Issue #19057 has been updated by Eregon (Benoit Daloze).
I am not sure there is an easier path here, IMO it's OK for some extensions to break
while they test against ruby-head, and to adapt to it (and we are not close to December).
It would be nicer to deprecate first, but I am not sure how feasible is that.
It seems maybe GCC & Clang might support deprecating struct members:
https://stackoverflow.com/questions/22823477/c-portable-way-to-deprecate-st…
Then we could deprecate every member of `rb_io_t`.
That seems useful, even if the warning only works on those compilers, most people would
see it.
That said, even with deprecations for one release I'm pretty sure not all extensions
using rb_io_t members will have migrated, so there will be some breakage anyway, just like
for every deprecated thing.
But if extensions didn't migrate for more than a year, then it's really on them if
they did not address it in time.
Another way could be to deprecate `GetOpenFile` (or the whole struct type if that's
possible).
But that seems difficult because many `rb_io_*` functions take a rb_io_t*, e.g., `FILE
*rb_io_stdio_file(rb_io_t *fptr);`, so we would then need to add a variant taking `VALUE
io` for all of these (with another name).
There is less value in that, because if `rb_io_t` is opaque these functions are not really
problematic, e.g. TruffleRuby could just return and cast the `io` for `GetOpenFile(io)`,
and it would require larger efforts to migrate.
The last paragraph of
https://bugs.ruby-lang.org/issues/19057#note-2 was mentioning
similar ideas about deprecation.
----------------------------------------
Feature #19057: Hide implementation of `rb_io_t`.

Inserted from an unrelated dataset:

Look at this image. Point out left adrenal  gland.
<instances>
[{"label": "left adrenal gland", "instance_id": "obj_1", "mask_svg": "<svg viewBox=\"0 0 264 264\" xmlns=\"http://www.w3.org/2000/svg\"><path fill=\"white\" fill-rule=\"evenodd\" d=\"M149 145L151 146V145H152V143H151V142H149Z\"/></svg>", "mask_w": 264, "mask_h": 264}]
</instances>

https://bugs.ruby-lang.org/issues/19057#change-103379
* Author: ioquatix (Samuel Williams)
* Status: Assigned
* Priority: Normal
* Assignee: ioquatix (Samuel Williams)
----------------------------------------
In order to make improvements to the IO implementation like
<https://bugs.ruby-lang.org/issues/18455>, we need to add new fields to `struct
rb_io_t`.
By the way, ending types in `_t` is not recommended by POSIX, so I'm also trying to
rename the internal implementation to drop `_t` where possible during this conversion.

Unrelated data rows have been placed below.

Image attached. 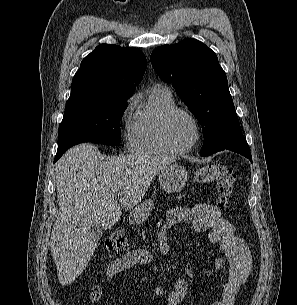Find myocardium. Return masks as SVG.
I'll use <instances>...</instances> for the list:
<instances>
[{
	"label": "myocardium",
	"mask_w": 297,
	"mask_h": 305,
	"mask_svg": "<svg viewBox=\"0 0 297 305\" xmlns=\"http://www.w3.org/2000/svg\"><path fill=\"white\" fill-rule=\"evenodd\" d=\"M176 114H183L188 117L194 125L195 128V138L194 140L185 147H177L172 144L168 135V124L171 118ZM201 126L198 119L188 110L180 107H172L165 111L159 119L158 123V135L161 143L166 147V149L174 154H185L190 152L199 142L201 138Z\"/></svg>",
	"instance_id": "obj_1"
}]
</instances>
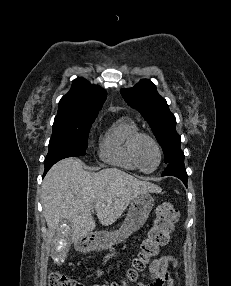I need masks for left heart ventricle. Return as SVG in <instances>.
Returning <instances> with one entry per match:
<instances>
[{"label":"left heart ventricle","mask_w":231,"mask_h":286,"mask_svg":"<svg viewBox=\"0 0 231 286\" xmlns=\"http://www.w3.org/2000/svg\"><path fill=\"white\" fill-rule=\"evenodd\" d=\"M138 160L144 170H153L158 164V152L149 140H142L137 150Z\"/></svg>","instance_id":"left-heart-ventricle-1"}]
</instances>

Anyway, we should try to hide the implementation of `struct rb_io`. Ideally, we don't
expose any of it, but the problem is backwards compatibility.
So, in order to remain backwards compatibility, we should expose some fields of `struct
rb_io`, the most commonly used one is `fd` and `mode`, but several others are commonly
used.
There are many fields which should not be exposed because they are implementation
details.
## Current proposal
The current proposed change <https://github.com/ruby/ruby/pull/6511> creates two
structs:
```c
// include/ruby/io.h
#ifndef RB_IO_T
struct rb_io {
int fd;
// ... public fields ...
};
#else
struct rb_io;
#endif
// internal/io.h
#define RB_IO_T
struct rb_io {
int fd;
// ... public fields ...
// ... private fields ...
};
```
However, we are not 100% confident this is safe according to the C specification. My
experience is not sufficiently wide to say this is safe in practice, but it does look okay
to both myself, and @Eregon + @tenderlovemaking have both given some kind of approval.
That being said, maybe it's not safe.
There are two alternatives:
## Hide all details
We can make public `struct rb_io` completely invisible.
```c
// include/ruby/io.h
#define RB_IO_HIDDEN
struct rb_io;
int rb_ioptr_descriptor(struct rb_io *ioptr); // accessor for previously visible state.
// internal/io.h
struct rb_io {
// ... all fields ...
};
```
This would only be forwards compatible, and code would need to feature detect like this:
```c
#ifdef RB_IO_HIDDEN
#define RB_IOPTR_DESCRIPTOR rb_ioptr_descriptor
#else
#define RB_IOPTR_DESCRIPTOR(ioptr) rb_ioptr_descriptor(ioptr)
#endif
```
## Nested public interface
Alternatively, we can nest the public fields into the private struct:
```c
// include/ruby/io.h
struct rb_io_public {
int fd;
// ... public fields ...
};
// internal/io.h
#define RB_IO_T
struct rb_io {
struct rb_io_public public;
// ... private fields ...
};
```
## Considerations
I personally think the "Hide all details" implementation is the best, but
it's also the lest compatible. This is also what we are ultimately aiming for, whether
we decide to take an intermediate "compatibility step" is up to us.
I think "Nested public interface" is messy and introduces more complexity, but
it might be slightly better defined than the "Current proposal" which might
create undefined behaviour. That being said, all the tests are passing.